- Active: 1964 – present
- Country: India
- Allegiance: India
- Branch: Indian Army
- Type: Artillery
- Size: Regiment
- Motto(s): SARVATRA, IZZAT-O-IQBAL “Everywhere with Honour and Glory”.
- Colors: "Red & Navy Blue"

Insignia
- Abbreviation: 96 Med Regt

= 96 Medium Regiment (India) =

Indian Army artillery unit

96 Medium Regiment is part of the Regiment of Artillery of the Indian Army.

== Formation ==
96 Medium Regiment was raised as 96 Composite (Towed) Regiment on 1 March 1964 under the command of Lieutenant Colonel Swarup Singh Rai at Haldwani. The Regiment was raised as pure SIC (South Indian Community) unit and the equipment held with the unit during raising was the 75 Pounder. It was subsequently converted to a field regiment and is now a medium regiment.

==Operations==
- Indo-Pakistani War of 1965 (Operation Ablaze and Operation Riddle)
The Regiment was part of a Mountain Division in the Eastern Command in Dinjan, Assam, when the Indo-Pakistani conflict was taking final shape all over the western front.
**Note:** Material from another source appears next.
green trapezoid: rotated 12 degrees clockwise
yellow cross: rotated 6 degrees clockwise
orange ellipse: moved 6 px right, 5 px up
The formations of Eastern command were moved to battle position to ward off any threat to national borders. 96 Field Regiment was given the task of Pakistani para troopers. 962 Field Battery stayed in Duliajan area to prevent any sabotage in or around oil installations and railways. 120 mm Brandt mortars were replaced by three 75 mm guns and twelve 75/24 Pack Howitzers.
- Operation Bluestar
Maj CK Pasi took part in the operations in Punjab in 1984.
- Operation Trident
Two batteries moved to the Western sector on 3 February 1987 and one moved to the Southern sector on 21 February 1987 to participate in Operation Brasstacks.
- Operation Pawan
The regiment sent a contingent consisting of the Observation Post and Battery Commander to join the Indian Peace Keeping Force (IPKF) in Sri Lanka.
- Operation Rakshak
Between 1990 and 1994, the unit was part of Counter Insurgency Operations in Jammu and Kashmir.
- Operation Rhino
The regiment was involved in Counter Insurgency Operations in Assam between December 1994 and December 1996.
- Operation Parakram
The regiment was part of a Mountain Brigade and was based at the base of Tiger Hill. It provided devastating fire power and helped in capturing dominating heights. For its efforts, it was awarded the Chief of the Army Staff's unit citation on 15 January 2004.
- United Nations Disengagement Observer Force
The regiment was part of the United Nations Disengagement Observer Force (UNDOF) in Golan Heights, Syria during 2021-2024.
==Achievements==
- The regiment has won 2 Sena Medals, 17 Chief of the Army Staff's Commendation Cards, 2 Vice Chief of the Army Staff's Commendation Cards, 20 General Officer Commanding in Chief's Commendation Cards, 1 C-in-C Commendation Card, 3 DG NSG Commendation Cards, 20 Head of Mission & Force Commander's Commendations, 16 Deputy Force Commander's Commendation Cards, 7 Sector Commander's Commendation Cards, 1 DG Assam Rifles Commendation Card and 2 Corp's Commander's appreciations.
- It has also won the General Officer Commanding in Chief's (Southern Command) unit citation in 2013 and General Officer Commanding in Chief's (Eastern Command) unit citation in 2017.
- The unit awarded the coveted 'Head of Mission and Force Commander Unit Appreciation' five times for its outstanding performance during its tour of duty as part of the UNDOF in 2021-24.
==War Cry==
The war cry of the regiment is Veeran Yaar – 96!, 96!, 96!– which translates to Who is the bravest? - 96!, 96!, 96!. It was coined by Lieutenant Colonel (later Major General) MS Chadha AVSM.